Angular momentum algebra, Wigner-Eckart theorem
We use then the latter equation to define the so-called \( 6j \)-symbols
$$
\begin{eqnarray}
\langle (j_a\rightarrow [j_b\rightarrow j_c]J_{bc}) J'M'| ([j_a\rightarrow j_b]J_{ab}\rightarrow j_c) JM\rangle & = & \delta_{JJ'}\delta_{MM'}\sum_{m_am_bm_c}\langle j_am_aj_bm_b|J_{ab}M_{ab}\rangle \langle J_{ab}M_{ab}j_cm_c|JM\rangle \\ \nonumber
& & \times \langle j_bm_bj_cm_c|J_{bc}M_{bc}\rangle \langle j_am_aJ_{bc}M_{bc}|JM\rangle \\ \nonumber
& =&(-1)^{j_a+j_b+j_c+J}\sqrt{(2J_{ab}+1)(2J_{bc}+1)}\left\{\begin{array}{ccc} j_a & j_b& J_{ab} \\ j_c & J & J_{bc} \end{array}\right\} ,
\end{eqnarray}
$$
where the symbol in curly brackets is the \( 6j \) symbol.

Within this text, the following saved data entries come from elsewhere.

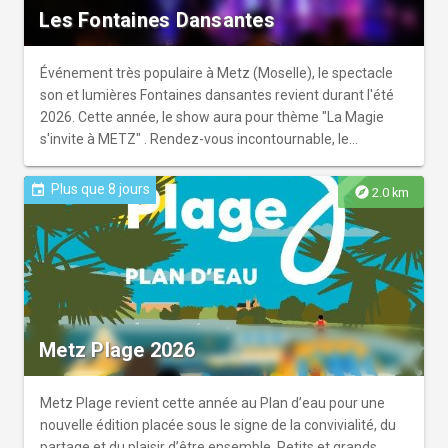
Les Fontaines Dansantes
Événement très populaire à Metz (Moselle), le spectacle
son et lumières Fontaines dansantes revient durant l'été
2026. Cette année, le show aura pour thème "La Magie
s'invite à METZ" . Rendez-vous incontournable, le
spectacle son et lumière Fontaines dansantes se déroule
à l'entrée du plan d'eau, au Lac aux Cygnes. À l'instar de
Plus que 8 jours
event
explore
2.0 km
l'année précédente, le public pourra admirer le spectacle
durant plus de vingt minutes. Plusieurs centaines de jets
d'eau animés et colorés se déploient jusqu'à 14 mètres de
haut tout en se mélangeant à des projections vidéos. Le
tout sur fond musical.
Metz Plage 2026
Metz Plage revient cette année au Plan d’eau pour une
nouvelle édition placée sous le signe de la convivialité, du
partage et du plaisir d’être ensemble. Petits et grands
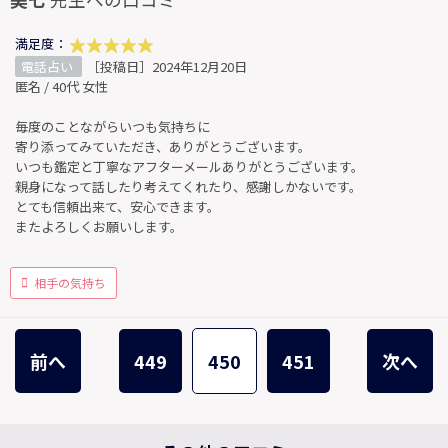
満足度：
電話占い
［投稿日］2024年12月20日
匿名 / 40代 女性
毎度のことながらいつも気持ちに
寄り添ってみていただき、ありがとうございます。
いつも鑑定と丁寧なアフターメールありがとうございます。
親身になって話したり考えてくれたり、感謝しかないです。
とても信頼出来て、安心できます。
またよろしくお願いします。
相手の気持ち
前へ
449
450
451
次へ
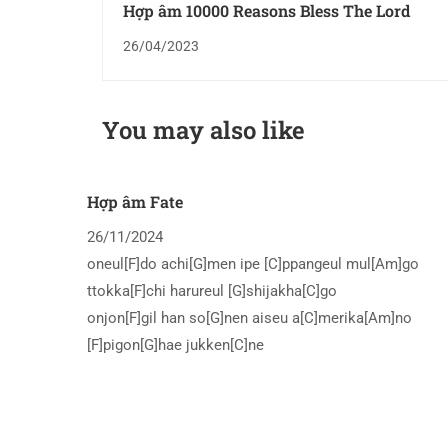
Hợp âm 10000 Reasons Bless The Lord
26/04/2023
You may also like
Hợp âm Fate
26/11/2024
oneul[F]do achi[G]men ipe [C]ppangeul mul[Am]go
ttokka[F]chi harureul [G]shijakha[C]go
onjon[F]gil han so[G]nen aiseu a[C]merika[Am]no
[F]pigon[G]hae jukken[C]ne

A specific coupling order has to be respected in the symbol, that is, the so-called triangular relations between three angular momenta needs to be respected, that is
$$
\left\{\begin{array}{ccc} x & x& x \\ & & \end{array}\right\}\hspace{0.1cm}\left\{\begin{array}{ccc} & & x \\ x& x & \end{array}\right\}\hspace{0.1cm}\left\{\begin{array}{ccc} & x& \\ x & &x \end{array}\right\}\hspace{0.1cm}\left\{\begin{array}{ccc} x & & \\ & x &x \end{array}\right\}\hspace{0.1cm}
$$